Ignoring her wasn't working. But no way did he intend to have this conversation out in the open when God only knew what she might say next. He searched, found, allocated an empty hangar for a more secluded locale to stop this train wreck in the making. He gave her guard a high sign, relinquishing him from duty for a few moments.
Drew gripped Yasmine's arm and jerked her into the dim sanctuary of the abandoned hangar. "Why in the hell would you think I'm—" he longed for a LifeSaver "—attracted to you?"
She stared at him. Just stared through an extended silence broken only by a bird flapping around the webbing of metal beams overhead. In her eyes he could read the memory of him flattening her to the floor during the shooting. Before that, of her backing into him and smack-dab on the erection he'd been fighting to will away.
Damn it all, even the memory of her tight little bottom nestled against him had him throbbing back into a world of want. He'd never been more grateful for his DCUs that kept him well covered. "I thought women over here were sheltered."
"We are. That doesn't mean we are ignorant. And of course I had an American mother who wanted to be certain her daughter made—what do you call them?—informed decisions."
She hesitated, tipping her head to the side. How the hell anyone could look regal in a yellow scarf with goddamned daisies on it boggled his mind. "Well, there's no decision to be made here. You need to stop following me."
"I understand that this physical reaction of yours makes you uncomfortable around me. Of course women are lucky that when they experience such a physical reaction it is not as obvious."
Physical reaction? She couldn't be flat-out referring to his...
Shit. She was. He did
not
intend to stand here and discuss hard-ons with this woman. "I have work to do."

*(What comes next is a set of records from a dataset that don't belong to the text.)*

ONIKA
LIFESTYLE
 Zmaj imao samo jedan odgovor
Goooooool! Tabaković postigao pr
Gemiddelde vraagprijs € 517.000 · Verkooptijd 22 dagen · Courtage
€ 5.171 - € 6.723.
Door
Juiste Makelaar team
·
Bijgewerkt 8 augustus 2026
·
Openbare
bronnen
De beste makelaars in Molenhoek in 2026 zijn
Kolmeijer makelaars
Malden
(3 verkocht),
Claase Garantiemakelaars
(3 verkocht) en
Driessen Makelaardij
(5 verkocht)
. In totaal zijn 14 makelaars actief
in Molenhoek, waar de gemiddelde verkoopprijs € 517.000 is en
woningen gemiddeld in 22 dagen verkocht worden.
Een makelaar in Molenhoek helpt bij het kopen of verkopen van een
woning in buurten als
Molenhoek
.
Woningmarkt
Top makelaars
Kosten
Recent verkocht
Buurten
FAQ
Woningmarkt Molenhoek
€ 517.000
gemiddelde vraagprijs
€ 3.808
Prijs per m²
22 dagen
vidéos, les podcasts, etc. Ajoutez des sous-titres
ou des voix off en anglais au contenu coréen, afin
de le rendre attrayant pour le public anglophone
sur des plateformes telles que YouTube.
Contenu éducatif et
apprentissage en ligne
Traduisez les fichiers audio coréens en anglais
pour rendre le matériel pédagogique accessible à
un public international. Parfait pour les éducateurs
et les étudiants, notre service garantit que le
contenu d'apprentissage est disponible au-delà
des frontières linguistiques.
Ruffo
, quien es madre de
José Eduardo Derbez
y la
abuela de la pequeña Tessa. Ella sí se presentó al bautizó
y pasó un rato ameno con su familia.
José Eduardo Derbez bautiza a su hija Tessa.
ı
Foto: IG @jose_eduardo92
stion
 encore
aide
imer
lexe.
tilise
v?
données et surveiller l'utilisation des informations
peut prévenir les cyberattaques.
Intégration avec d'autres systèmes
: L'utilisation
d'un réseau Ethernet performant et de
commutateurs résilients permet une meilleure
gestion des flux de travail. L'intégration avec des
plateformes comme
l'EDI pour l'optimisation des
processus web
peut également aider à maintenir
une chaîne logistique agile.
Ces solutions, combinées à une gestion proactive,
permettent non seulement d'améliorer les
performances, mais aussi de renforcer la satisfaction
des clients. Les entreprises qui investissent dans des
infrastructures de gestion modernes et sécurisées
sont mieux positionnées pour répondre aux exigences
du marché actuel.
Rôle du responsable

Like beating his head against a wall until he passed out and woke up to find this conversation never happened. He executed a sharp military pivot and started back toward the light.
"It is okay, you know." Her voice dogged him. "There is no need to worry I expect anything long-term from you. I understand that men can not control when it happens for them."
What the hell did she know about men with no self-control? The light faded until he saw red. Thoughts blasted into his head, harsh images brought on by too many years of seeing the worst so-called humans could inflict on the helpless.
Hand on his military-issue side arm holstered on his hip, he charged back to her. His other hand thumped the side of the metal hangar beside her as if already erecting a wall between her and any threat. "Has someone hurt you?"